Posted by: arthur barbato on June 23, 2008 4:16 PM

George Carlin, "an unintentional champion of freedom of speech," would laugh at this intentional atrocity of PR.

To manipulate the story of his death for someone's own self-promotion, well, I guess that's about as free as speech can get.

Posted by: Ben Kunz on June 23, 2008 4:49 PM

"250x300 adspot"?

We saw nothing of the kind. AdblockPlus is an essential tool for good reason.

-- B

Posted by: B on June 23, 2008 5:53 PM

I think we should be told who sent that email out and on whose behalf.

Come on.

Or, at least give us some clues.

Posted by: Radio Barking on June 24, 2008 1:48 AM

I wish Bill Hicks were around to see this. We might have had the first documented case of spontaneous human combustion and/or head exploding syndrome.


I, for one, would rather keep the sender secret.
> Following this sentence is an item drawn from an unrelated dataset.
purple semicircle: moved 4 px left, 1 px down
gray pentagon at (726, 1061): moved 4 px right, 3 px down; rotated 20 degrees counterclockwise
For once we can talk about something ridiculous without benefitting the assholes responsible.

Posted by: pat smith on June 24, 2008 3:49 AM

250x300 adspot"? B- That is the approximate size of the banner ad spot posted through Google ads on this site that appeared with a signed picture of a smiling GC in the unfortunate contextually relevant ad displayed.

Any questions B?
Feel free to call or email me.
Or just go f**k yourself, k B? ;P


Posted by: arthur barbato on June 24, 2008 10:42 AM

Jesus, I got that one too. Really bad taste.

Posted by: Dabitch on June 25, 2008 9:07 AM

Least he GOT an ad. Now, when Dangerfield passed away...

Posted by: bg on June 25, 2008 2:09 PM

OMG, as a former ad journalist and current ad flack, this is as low as you go. Well, as low as THEY go. Bad flack. Bad.

Posted by: Teresa Buyikian on June 25, 2008 3:30 PM

I like how they said he was "unintentional". Sort of like the way the Al Gore is the "unintentional champion" of global warming hysteria.